In their co-written play satirists Ian Hislop and Nick Newman honour the father of alternative comedy. They tell David Simper how gaining access to BBC archives illuminated the dark comic genius of Spike Milligan for them – and about one particularly extreme encounter he had with a kitchen utensil
When Spike Milligan attacked Peter Sellers with a potato peeler he thankfully failed to kill him, but remarkably the comedians’ friendship survived as well.
“We found some letters from Sellers, written just before his death, basically saying, can we work together again? I mean, the two of them fell out all the time and were very competitive. But they did realise that working together was the best thing they ever did,” says Ian Hislop, who knows knows something about comedy partnerships.
The Private Eye editor and Have I Got News For You presenter has teamed up with cartoonist and comedy scriptwriter Nick Newman to write Spike, an absurdly funny new play that delves into the inner workings of one of our most unique and brilliantly irreverent comedy minds. Thankfully, the process has left neither of them reaching into the utensils drawer, and the pair share an obviously congenial relationship as they chat to Blackpool Social Club about the production, which arrives at the Grand Theatre next month.
Spike commemorates the life of Terence Alan Patrick Sean Milligan – affectionately known as Spike – soldier, musician, comedy pioneer and long term post-traumatic stress survivor. Milligan was the legendary Goon Show’s writer, moving onto the Q TV comedy series, and wrote books including Puckoon and Adolf Hitler: my part in his downfall. He was also a poet, including children’s classic, On the Ning Nang Nong, and performed in plays including Treasure Island and Oblomov. Born in British colonial India in 1918, Milligan died in 2002 – living a long life despite the many threats he made on his own life in his near 84 years.
“We were aware of his mental health issues, and a lot of his life wasn’t particularly happy,” says Hislop. “But the bit of his life that was extra-ordinary, were those first years on leaving the army and creating the most successful radio show ever. That’s the bit we wanted to really celebrate.”
The play focusses, then, “on the triumph of the Goon’s” which Milligan performed alongside Harry Secombe and Peter Sellers. The scripts mixed ludicrous plots with surreal humour, puns, catchphrases and an array of bizarre sound effects and light music interludes.
“Up until 1950 radio comedy was just variety stuff, you know. Mother in law jokes and such,” says Hislop. “And then suddenly along comes Spike and suddenly it’s surreal, absurdist, it’s ground-breaking. Quite an interesting moment in comedy history for us, I think.”
Spike got quite resentful of the fact that he was helping make Peter Sellers extremely rich and a film star. And that’s why Spike decided he had to go and kill him.
Milligan served as a signaller in the Second World War and left the army having been blown up and seriously injured at the 1944 Monte Cassino battle.
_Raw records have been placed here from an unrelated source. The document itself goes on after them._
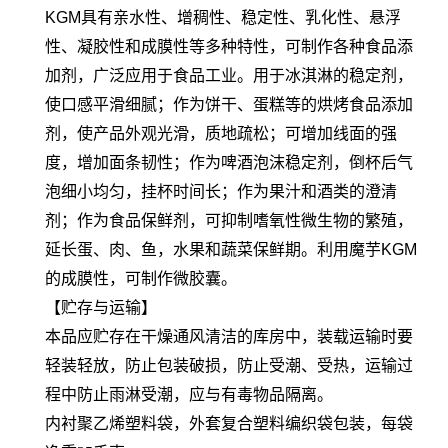
KGM具有亲水性、增稠性、稳定性、乳化性、悬浮
性、凝胶性和成膜性等多种特性，可制作各种食品添
加剂，广泛应用于食品工业。用于冰淇淋的稳定剂，
使口感平滑细腻；作为饼干、蛋糕等的烘烤食品添加
剂，使产品外观光滑，质地疏松；可增加线面的强
度，增加面条韧性；作为啤酒泡沫稳定剂，倒杯后气
泡细小均匀，挂杯时间长；作为果汁和酒类的澄清
剂；作为食品保鲜剂，可抑制嗜氧性微生物的繁殖，
延长蛋、肉、鱼，水果和蔬菜保鲜期。利用魔芋KGM
的成膜性，可制作微胶囊。
【贮存与运输】
本品应贮存在干燥通风清洁的库房中，装载运输时要
轻装轻放，防止包装破损，防止受潮、受热，运输过
程中防止雨淋受潮，应与有毒物品隔离。
内衬聚乙烯塑料袋，外套复合塑料编织袋包装，每袋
Hislop and Newman clearly consider that this experience under-pinned a lot of his comedy and generally combative attitude to life.
“One of the things that we realised when we were writing is that almost every single Goons episode, and almost every single sketch ends with an explosion. We think we turned his PTSD into comedy.
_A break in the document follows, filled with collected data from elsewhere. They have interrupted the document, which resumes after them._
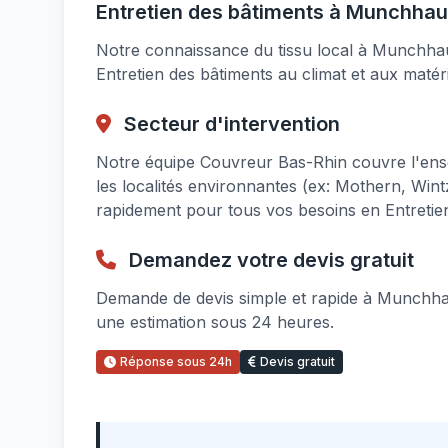
Entretien des bâtiments à Munchhaus
Notre connaissance du tissu local à Munchh
Entretien des bâtiments au climat et aux matér
Secteur d'intervention
Notre équipe Couvreur Bas-Rhin couvre l'en
les localités environnantes (ex: Mothern, Wi
rapidement pour tous vos besoins en Entretie
Demandez votre devis gratuit
Demande de devis simple et rapide à Munchhau
une estimation sous 24 heures.
Réponse sous 24h
Devis gratuit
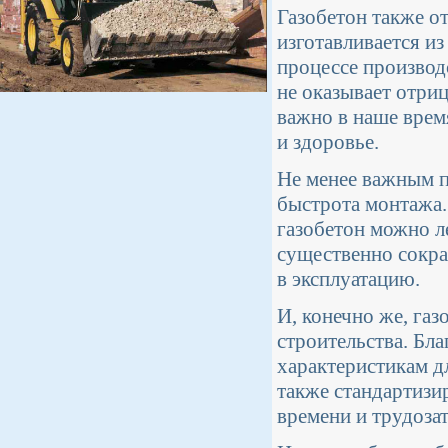
Газобетон также о
изготавливается из
процессе производ
не оказывает отри
важно в наше врем
и здоровье.
Не менее важным п
быстрота монтажа.
газобетон можно ле
существенно сокра
в эксплуатацию.
И, конечно же, газ
строительства. Бл
характеристикам д
также стандартизи
времени и трудозат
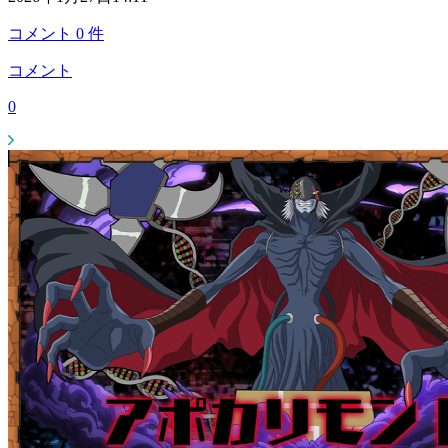
コメント
0
件
コメント
0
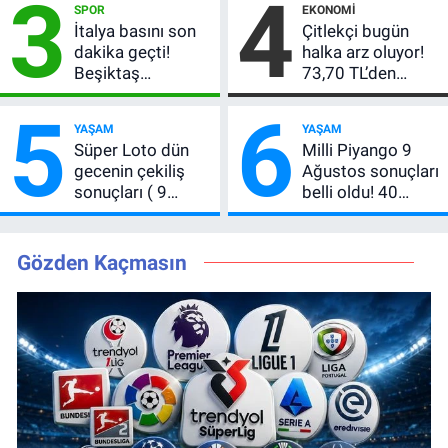
3
4
SPOR
EKONOMI
büyük ikramiye
numaralar
İtalya basını son
Çitlekçi bugün
devretti
açıklandı
dakika geçti!
halka arz oluyor!
Beşiktaş
73,70 TL’den
Vlahovic’i bu
CITAS için talep
5
6
teklifle ikna etti
başladı: Kaç lot
YAŞAM
YAŞAM
düşer?
Süper Loto dün
Milli Piyango 9
gecenin çekiliş
Ağustos sonuçları
sonuçları ( 9
belli oldu! 40
Ağustos 2026 ) 6
milyon TL’nin
bilen çıkmadı,
kazanan numarası
büyük ikramiye
açıklandı
Gözden Kaçmasın
devretti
“He’s incredibly funny about mental health. When he was on In The Psychiatrist’s Chair [a Radio 4 programme about mental health], being interviewed by Anthony Clare, it’s a very serious interview, but he just can’t stop making jokes, even though he’s talking about his own mental health and it’s very serious topic. In the middle of it he says, ‘My mother was highly strung, she was hanging from the ceiling’. That’s an incredibly black joke,” says Hislop.
“Yeah, he just throws it out, you know,” Nick Newman agrees. “Just as he made lots of very funny comments about death like, ‘I’m not scared of death. I just don’t want to be there when it happens’. Things like that. Which are sort of better than Woody Allen really.”
In the course of their research Hislop and Newman found that Milligan had serious breakdowns too, particularly in the period they were writing about.
“There are two major breakdowns that we cover in the play, but they’re both tinged with humour,” says Newman “You know, he maintained that a lot of the time people weren’t getting the joke, but when he tried to hang himself from the ceiling at Coventry Hippodrome that was taking the job too far. That’s what his loved ones thought.
“Millions of people suffer from mental health problems, but there’s only one person who wrote the Goons. So, the focus of this play will be on how the comedy works.”
But can the two be separated? Milligan suffered from a bipolar disorder, which more than one other comedian has also encountered. So how in particular did that affect him – was it the root of his genius or did it hold him back from greater glory?
“It was all part of what he did achieve. I don’t think he would have achieved more if he hadn’t had it,” says Hislop. “I think it was all part of who he was. I mean, who’s to say that if he hadn’t had that experience at Monte Cassino, which seems to have been the spark of his mental health problems, he may not have gone into comedy at all?”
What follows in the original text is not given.